Oil-for-food and Dick Cheney
This week, an inquiry into the UN's "Oil-for-food" programme in Iraq cleared Secretary-General Kofi Annan of any wrongdoing, while implicating his son Kojo. Since then, many on the Right in the U.S. from the Heritage Foundation to Republican Senator Norm Coleman have been baying for his blood. For the New York Post, Annan's "continued presence at the head of the United Nations remains an embarrassment."

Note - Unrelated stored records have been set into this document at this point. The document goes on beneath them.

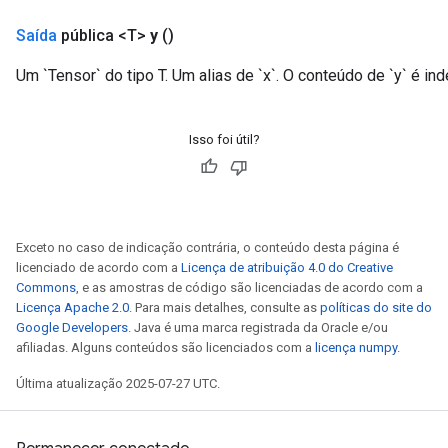
Saída
pública <T>
y
()
Um `Tensor` do tipo T. Um alias de `x`. O conteúdo de `y` é ind
Isso foi útil?
Exceto no caso de indicação contrária, o conteúdo desta página é
licenciado de acordo com a
Licença de atribuição 4.0 do Creative
Commons
, e as amostras de código são licenciadas de acordo com a
Licença Apache 2.0
. Para mais detalhes, consulte as
políticas do site do
Google Developers
. Java é uma marca registrada da Oracle e/ou
afiliadas. Alguns conteúdos são licenciados com a
licença numpy
.
Última atualização 2025-07-27 UTC.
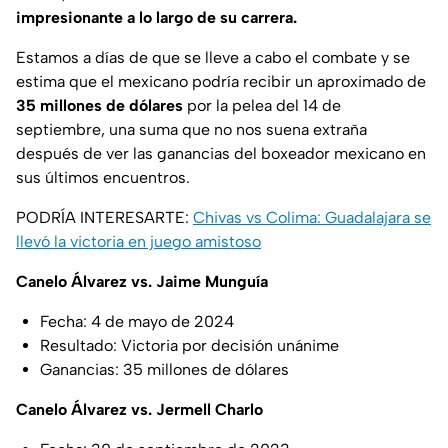
impresionante a lo largo de su carrera.
Estamos a días de que se lleve a cabo el combate y se
estima que el mexicano podría recibir un aproximado de
35 millones de dólares
por la pelea del 14 de
septiembre, una suma que no nos suena extraña
después de ver las ganancias del boxeador mexicano en
sus últimos encuentros.
PODRÍA INTERESARTE:
Chivas vs Colima: Guadalajara se
llevó la victoria en juego amistoso
Canelo Álvarez vs. Jaime Munguía
Fecha: 4 de mayo de 2024
Resultado: Victoria por decisión unánime
Ganancias: 35 millones de dólares
Canelo Álvarez vs. Jermell Charlo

I wonder, then, what those who are calling for Kofi Annan's head would have to say about a report published in October 2004 on Halliburton's involvement in the oil-for-food programme? It appears that under Dick Cheney's tenure, "Halliburton and its subsidiaries were one of several American and foreign oil supply companies that helped Iraq increase its crude exports from $4 billion in 1997 to nearly $18 billion in 2000 by skirting U.S. laws and selling Iraq spare parts so it could repair its oil fields and pump more oil." Furthermore, "U.N. documents show that Halliburton's affiliates have had controversial dealings with the Iraqi regime during Cheney's tenure at the company and played a part in helping Saddam Hussein illegally pocket billions of dollars under the U.N.'s oil-for-food program." Sure, Cheney sang loudly and proudly from the Bush administration/PNAC hymn sheet in the lead-up to the 2003 invasion, but back when he was Halliburton's CEO he was pushing the UN Security Council to lift "an 11-year embargo on sales of civilian goods, including oil related equipment, to Iraq." Sanctions such as these, you see, "unfairly punish U.S. companies."
Remember, as Dick says: "The problem is that the good Lord didn't see fit to always put oil and gas resources where there are democratic governments." But we can always change that, can't we Dick?